Book Embeddings of k-Map Graphs

TL;DR

This paper establishes new upper bounds on the number of pages needed for book embeddings of k-map graphs, improving previous results and providing bounds for related graph classes.

Contribution

It proves that every k-map graph has a book embedding in at most 6*floor(k/2)+5 pages, and offers improved bounds for 1-planar and 2-planar graphs.

Findings

Every k-map graph has a book embedding in at most 6*floor(k/2)+5 pages.

Some k-map graphs require at least floor(3k/4) pages.

Improved upper bounds of 11 pages for 1-planar graphs and 17 pages for optimal 2-planar graphs.

Abstract

A map is a partition of the sphere into regions that are labeled as countries or holes.
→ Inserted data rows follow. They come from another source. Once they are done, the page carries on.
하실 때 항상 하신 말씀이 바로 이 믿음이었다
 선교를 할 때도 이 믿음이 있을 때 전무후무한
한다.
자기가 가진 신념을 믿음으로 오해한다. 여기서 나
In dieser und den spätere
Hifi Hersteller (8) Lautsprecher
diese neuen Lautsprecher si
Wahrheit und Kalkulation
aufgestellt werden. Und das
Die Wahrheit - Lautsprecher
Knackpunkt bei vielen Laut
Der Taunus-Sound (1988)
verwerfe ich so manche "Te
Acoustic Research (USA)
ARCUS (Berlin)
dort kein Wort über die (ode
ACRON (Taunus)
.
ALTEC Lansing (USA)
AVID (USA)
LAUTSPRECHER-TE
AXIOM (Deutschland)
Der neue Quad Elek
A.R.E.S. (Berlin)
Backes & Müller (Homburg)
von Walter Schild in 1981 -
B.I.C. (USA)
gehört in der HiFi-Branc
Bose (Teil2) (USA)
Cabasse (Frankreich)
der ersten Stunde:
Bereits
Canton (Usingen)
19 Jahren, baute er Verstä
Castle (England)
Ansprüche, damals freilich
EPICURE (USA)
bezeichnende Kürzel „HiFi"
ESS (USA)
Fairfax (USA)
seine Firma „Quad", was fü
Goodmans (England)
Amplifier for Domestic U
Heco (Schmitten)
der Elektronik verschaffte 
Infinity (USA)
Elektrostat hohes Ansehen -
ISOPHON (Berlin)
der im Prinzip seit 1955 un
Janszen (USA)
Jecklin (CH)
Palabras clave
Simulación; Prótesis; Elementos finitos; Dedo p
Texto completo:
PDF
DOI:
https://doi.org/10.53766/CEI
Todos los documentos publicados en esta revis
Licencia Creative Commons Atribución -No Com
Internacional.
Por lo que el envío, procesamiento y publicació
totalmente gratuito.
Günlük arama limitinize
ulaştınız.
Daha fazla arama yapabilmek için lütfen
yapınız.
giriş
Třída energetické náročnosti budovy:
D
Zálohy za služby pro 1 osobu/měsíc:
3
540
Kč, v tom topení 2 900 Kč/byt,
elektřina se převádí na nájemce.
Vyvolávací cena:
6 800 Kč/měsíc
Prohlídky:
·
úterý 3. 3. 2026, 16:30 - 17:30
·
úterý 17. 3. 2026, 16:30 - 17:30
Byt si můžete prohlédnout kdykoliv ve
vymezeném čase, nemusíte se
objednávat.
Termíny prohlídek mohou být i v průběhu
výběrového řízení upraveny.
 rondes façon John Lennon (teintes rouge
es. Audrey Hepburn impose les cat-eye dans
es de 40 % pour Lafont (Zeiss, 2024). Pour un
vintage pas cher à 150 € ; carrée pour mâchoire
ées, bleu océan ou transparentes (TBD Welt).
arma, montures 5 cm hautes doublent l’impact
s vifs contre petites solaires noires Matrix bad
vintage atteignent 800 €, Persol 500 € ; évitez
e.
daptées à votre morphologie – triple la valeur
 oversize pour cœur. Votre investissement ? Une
The vertices of a map graph are the countries of a map. There is an edge if and only if the countries are adjacent and meet in at least one point. For a k-map graph, at most k countries meet in a point. A graph is k-planar if it can be drawn in the plane with at most k crossings per edge. A p-page book embedding of a graph is a linear ordering of the vertices and an assignment of the edges to p pages, so that there is no conflict for edges assigned to the same page. The minimum number of pages is the book thickness of a graph, also known as stack number or page number. We show that every k-map graph has a book embedding in $6\lfloor k/2 \rfloor+5$ pages, which, for n-vertex graphs, can be computed in O(kn) time from its map. Our result improves the best known upper bound. Towards a lower bound, it is shown that some k-map graphs need $\lfloor 3k/4 \rfloor$ pages. In passing, we obtain an improved upper bound of eleven pages for 1-planar graphs, which are subgraphs of 4-map graphs, and of 17 pages for optimal 2-planar graphs.